One number is the whole answer: the tally of lines in the records that include the word "zoom".

*** Opening AVAILABLE DATA ***

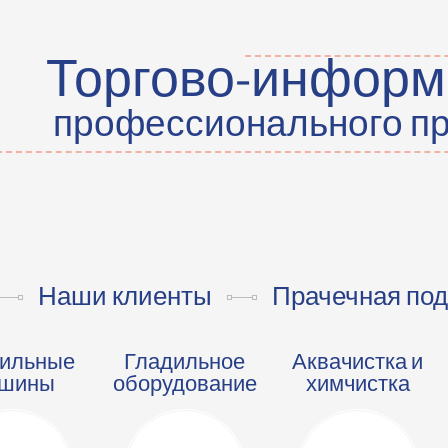
Торгово-информ
профессионального пр
Наши клиенты
Прачечная под
ильные
Гладильное
Аквачистка и
шины
оборудование
химчистка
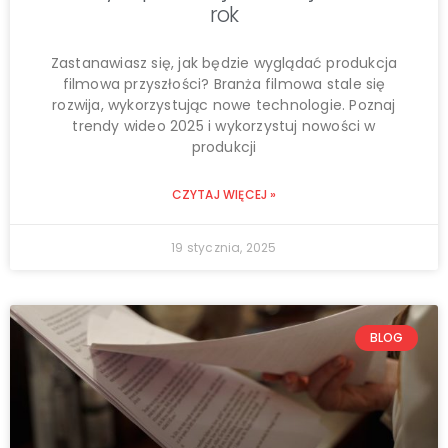
rok
Zastanawiasz się, jak będzie wyglądać produkcja
filmowa przyszłości? Branża filmowa stale się
rozwija, wykorzystując nowe technologie. Poznaj
trendy wideo 2025 i wykorzystuj nowości w
produkcji
CZYTAJ WIĘCEJ »
19 stycznia, 2025
BLOG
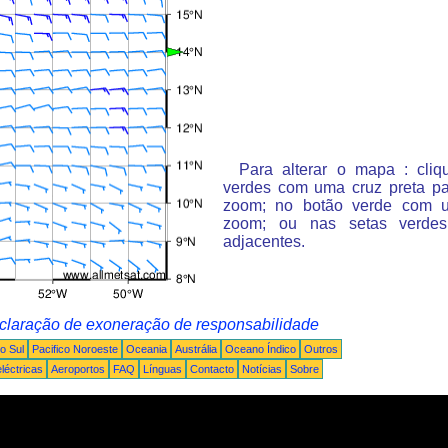
Para alterar o mapa : cli
verdes com uma cruz preta p
zoom; no botão verde com 
zoom; ou nas setas verde
adjacentes.
claração de exoneração de responsabilidade
o Sul
Pacifico Noroeste
Oceania
Austrália
Oceano Índico
Outros
léctricas
Aeroportos
FAQ
Línguas
Contacto
Notícias
Sobre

*** Closing AVAILABLE DATA ***

#### RESULT OF THE EXERCISE
2